Many thanks for your reply, Anderson!
Still need to probe a little further, though, i'm afraid.
Put simply, what we want to be able to do is determine if a single data point – a mean condition beta weight from a single subject derived from an average of four runs – is statistically non-zero. I think that is the key – the single subject part.
(1) Can I coax you into commenting specifically on what I have describe as Feat query Approach-1 vs. Feat query Approach-2?
(2) How does the use of featquery differ from what you’ve suggested – to “average the COPEs within the ROI for each subject (with fslstats or fslmeants)”.

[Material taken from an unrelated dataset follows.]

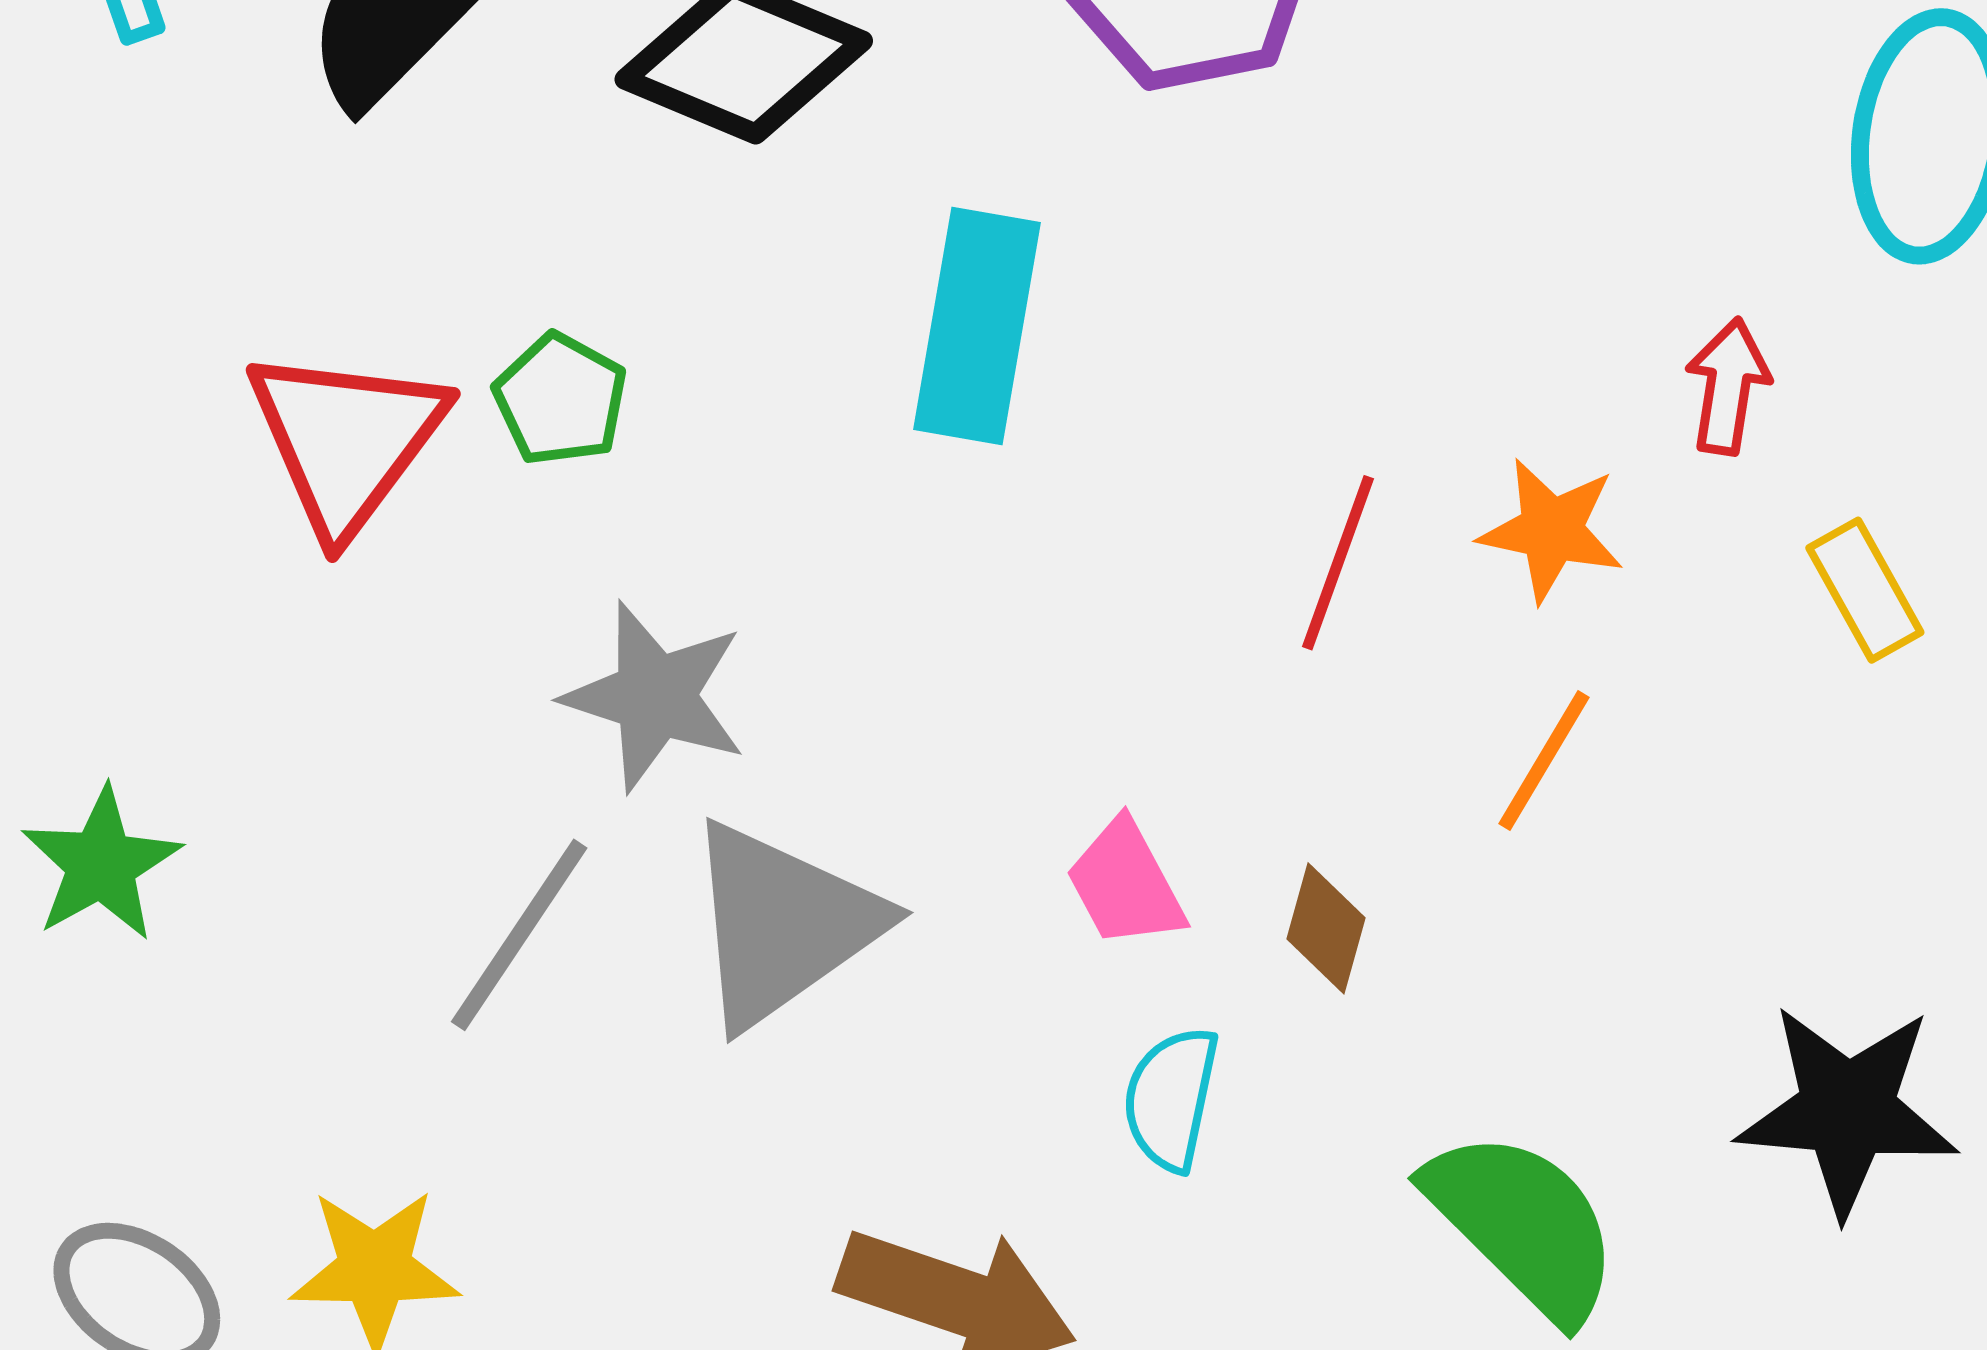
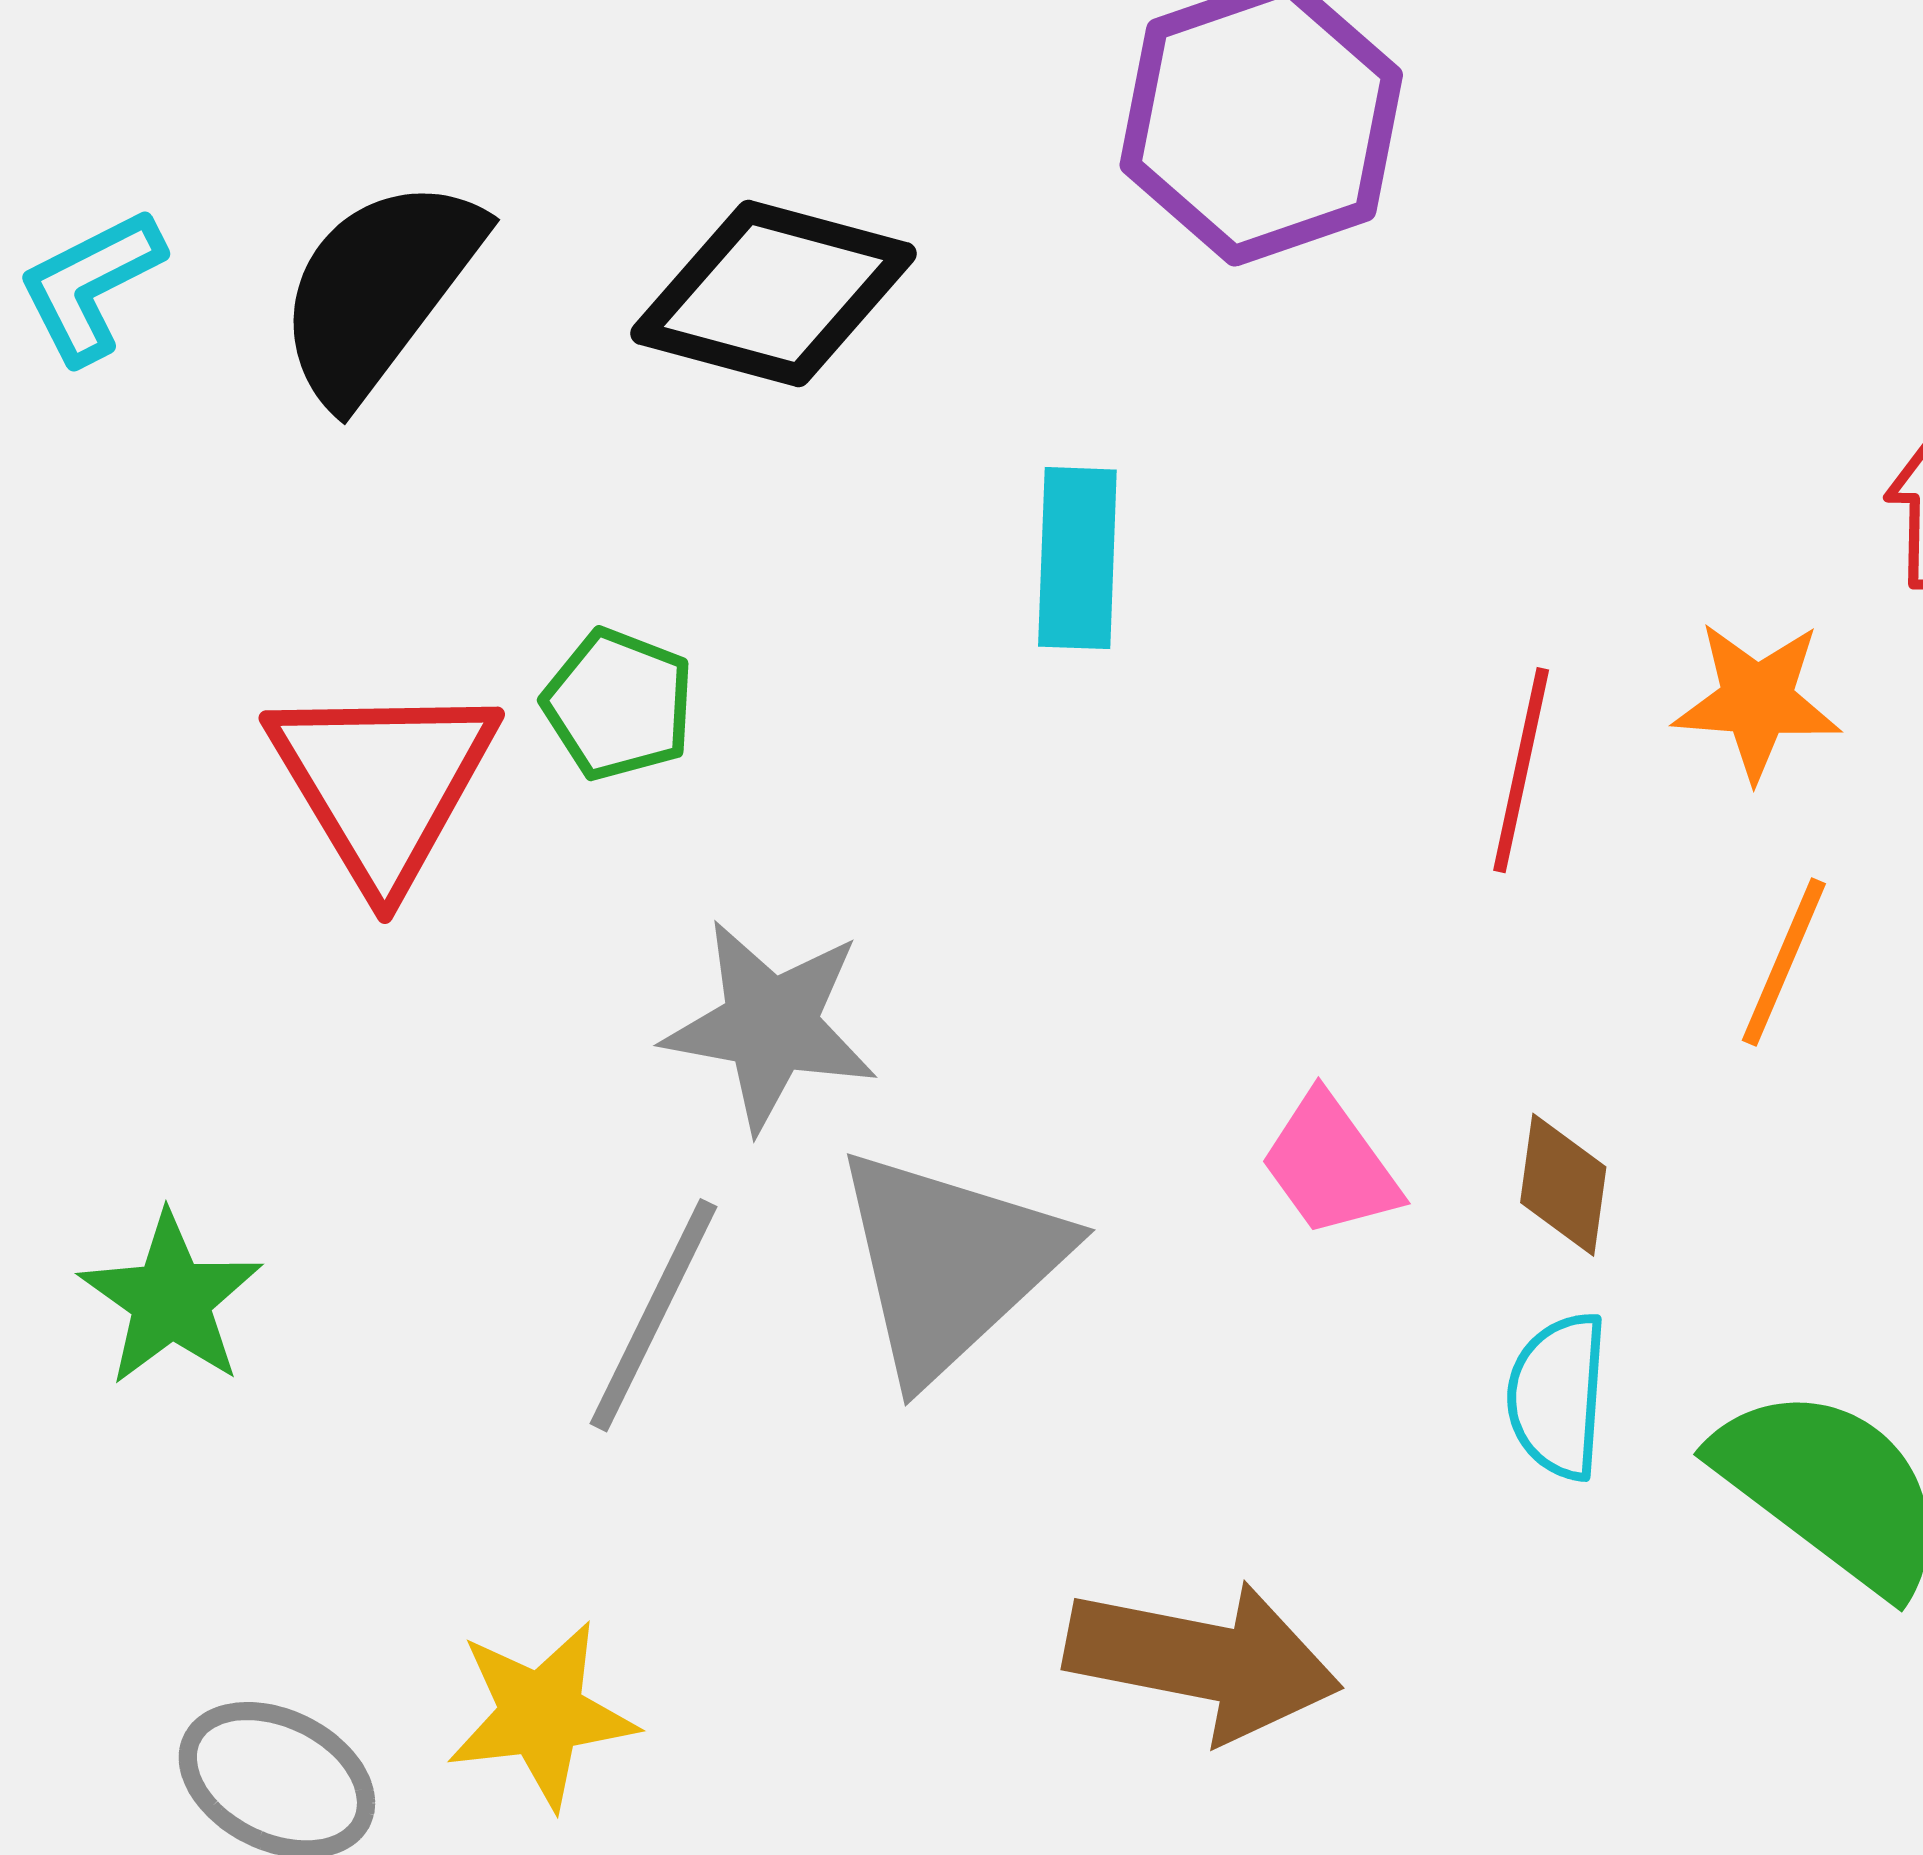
cyan rectangle: (977, 326) -> (1077, 558), size x0.7
cyan semicircle: (1171, 1099) -> (1558, 1396), moved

(3) Can I ask you specifically about the featquery outputs? …as perhaps this is the answer we are looking for…
We have the following values (for the COPE that reflects condition B > rest):
Stats/pe: mean = 0.3526, stddev = 0.203
Stats/zstat: mean = 2.721, stddev = 1.405
Can we straightforwardly interpret the mean zstat?
For example, if we compute a p-value based on the mean zstat of 2.721 (two-tailed) = 0.0065; does this then suggest that the mean parameter estimate of 0.3526 is statistically non-zero, p < 0.01?
Thanks again for your time, and patience!
I will feel hugely relieved when i finally better my understanding on this! Cheers.